The growth and division of cells is strictly controlled at the molecular level by a series of enzymes that include the cyclin dependent protein kinases (CDKs). These enzymes are switched on and off in an orderly sequence to ensure that cell division starts and stops at the required time. Though closely related in sequence, biological studies of the different members of the CDK family have revealed that each has unique properties. Our work, using the technique of X-ray crystallography, allows us to see the structure of these molecules at atomic resolution and so to learn how they differ from each other. The first aim of our work is to identify the sequence patterns that characterise substrates of the CDK family. We can use these patterns to identify potential substrates encoded within the human genome. These studies will also identify substrates suitable for analysis by X-ray crystallography that will provide an understanding of how they interact with CDKs. CDK activity is regulated by CDK binding to members of the cyclin and CKS protein families. The second aim of our work is to use kinetic, biophysical and structural methods to provide explanations for how cyclins and CKS proteins regulate CDK activity. Aberrant CDK activity has been linked to cancer, neurological diseases, and rheumatoid arthritis. In recent years, understanding a particular defect that leads to disease has led to exciting new medicines directed towards a particular target (e.g. the drugs Gleevec, Iressa and Herceptin for cancer treatment). A number of CDK-selective inhibitors are in clinical trials for the treatment of cancer. These agents all act by binding to the CDK active site to block CDK activity. Compounds that block other interactions made by CDK/cyclin complexes represent an alternative target for CDK-directed therapies. The work described in this project, to elaborate the interactions that mediate the binding of substrates to CDKs and CDK-regulatory proteins, will aid the further development of such compounds and may also reveal additional targets for inhibitor development.
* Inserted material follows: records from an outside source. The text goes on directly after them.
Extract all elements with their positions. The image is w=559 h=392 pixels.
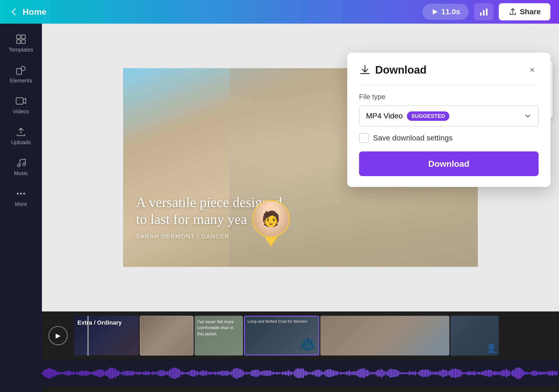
music-label: Music [14, 170, 28, 176]
sidebar: Templates Elements Videos Uploads [0, 24, 42, 392]
modal-divider [359, 85, 539, 85]
back-arrow-icon [9, 6, 19, 17]
sidebar-item-uploads[interactable]: Uploads [2, 122, 40, 150]
topbar: Home 11.0s Share [0, 0, 559, 24]
file-type-select[interactable]: MP4 Video SUGGESTED [359, 105, 539, 127]
play-icon [431, 8, 439, 16]
shapes-icon [16, 65, 26, 75]
play-button[interactable]: 11.0s [422, 4, 469, 20]
svg-marker-0 [433, 9, 438, 14]
file-type-label: File type [359, 93, 539, 101]
svg-rect-6 [17, 40, 20, 43]
canvas-area: A versatile piece designed to last for m… [42, 24, 559, 392]
svg-rect-8 [17, 68, 22, 74]
share-button[interactable]: Share [499, 3, 550, 20]
save-settings-checkbox[interactable] [359, 133, 369, 143]
play-duration: 11.0s [441, 8, 460, 16]
share-label: Share [520, 8, 541, 16]
sidebar-item-videos[interactable]: Videos [2, 91, 40, 119]
home-button[interactable]: Home [9, 6, 46, 17]
video-icon [16, 96, 26, 106]
upload-icon [16, 126, 26, 137]
sidebar-item-elements[interactable]: Elements [2, 60, 40, 89]
download-icon [359, 64, 371, 76]
analytics-button[interactable] [474, 3, 493, 20]
main-layout: Templates Elements Videos Uploads [0, 24, 559, 392]
svg-rect-5 [22, 35, 25, 39]
sidebar-item-templates[interactable]: Templates [2, 29, 40, 58]
modal-title-row: Download [359, 64, 427, 76]
svg-rect-3 [486, 9, 488, 16]
home-label: Home [23, 7, 46, 17]
sidebar-item-music[interactable]: Music [2, 153, 40, 181]
svg-rect-2 [483, 10, 485, 16]
svg-rect-4 [17, 35, 20, 39]
grid-icon [16, 34, 26, 45]
templates-label: Templates [9, 47, 33, 53]
modal-overlay: Download × File type MP4 Video SUGGESTED [42, 24, 559, 392]
svg-point-13 [17, 193, 19, 195]
chart-icon [479, 7, 489, 17]
music-icon [16, 157, 26, 168]
download-modal: Download × File type MP4 Video SUGGESTED [347, 53, 550, 187]
file-type-left: MP4 Video SUGGESTED [366, 111, 449, 121]
uploads-label: Uploads [11, 139, 31, 146]
svg-point-15 [23, 193, 25, 195]
share-icon [508, 8, 517, 16]
elements-label: Elements [10, 78, 32, 84]
save-settings-row: Save download settings [359, 133, 539, 143]
modal-close-button[interactable]: × [526, 63, 539, 76]
svg-rect-10 [16, 98, 23, 104]
chevron-down-icon [524, 112, 532, 120]
file-type-value: MP4 Video [366, 112, 403, 120]
modal-header: Download × [359, 63, 539, 76]
sidebar-item-more[interactable]: More [2, 183, 40, 212]
more-label: More [15, 201, 27, 207]
svg-rect-7 [22, 40, 25, 43]
videos-label: Videos [13, 108, 29, 115]
svg-point-14 [20, 193, 22, 195]
download-action-button[interactable]: Download [359, 151, 539, 176]
save-settings-label: Save download settings [373, 134, 453, 142]
modal-title: Download [375, 64, 427, 76]
svg-rect-1 [480, 12, 482, 16]
dots-icon [16, 188, 26, 199]
suggested-badge: SUGGESTED [407, 111, 449, 121]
Cyclin-dependent protein kinases (CDKs) are implicated in many cellular regulatory processes, notably in the control of cell cycle progression and transcription. By definition, CDK activity requires association with an activating cyclin molecule, with many family members further activated by phosphorylation of a conserved threonine residue within the activation loop (Thr160 in CDK2). While CDK1 is the only cell-cycle regulatory CDK that appears to be essential for cell viability and development in multicellular organisms, knockout of other CDK family members gives rise to phenotypes that suggest family members may have specific roles associated with the phosphorylation of a unique set of substrates. The first aim of this project is to identify novel CDK1, CDK2 and CDK4-specific substrates by screening an unbiased cDNA library using an approach that has been previously used to identify CDK2 substrates. The second aim of this project is to further elaborate the structural basis of CDK substrate selectivity in CDK/cyclin and CDK/cyclin/regulator complexes. Specifically we will (i) employ screening and biochemical methods to characterise and compare the substrate selectivity of CDK1/, and CDK2/, and CDK4/cyclin complexes; (ii) establish how CDK1 selectivity is modulated by interaction with the Cdc28 kinase subunit regulators Cks1 and Cks2; (iii) elaborate the role of the cyclin B recruitment site in determining CDK1 substrate selectivity; and (iv) use X-ray crystallography to define in atomic detail the molecular interactions that dictate the substrate selectivity of CDK 1, 2 and 4 complexes identified through our screening (objectives i and ii) and biochemical/biophysical (objective iii) studies. Structure determination and functional characterisation of these various complexes will contribute to our further understanding of control of cell cycle progression and cell division.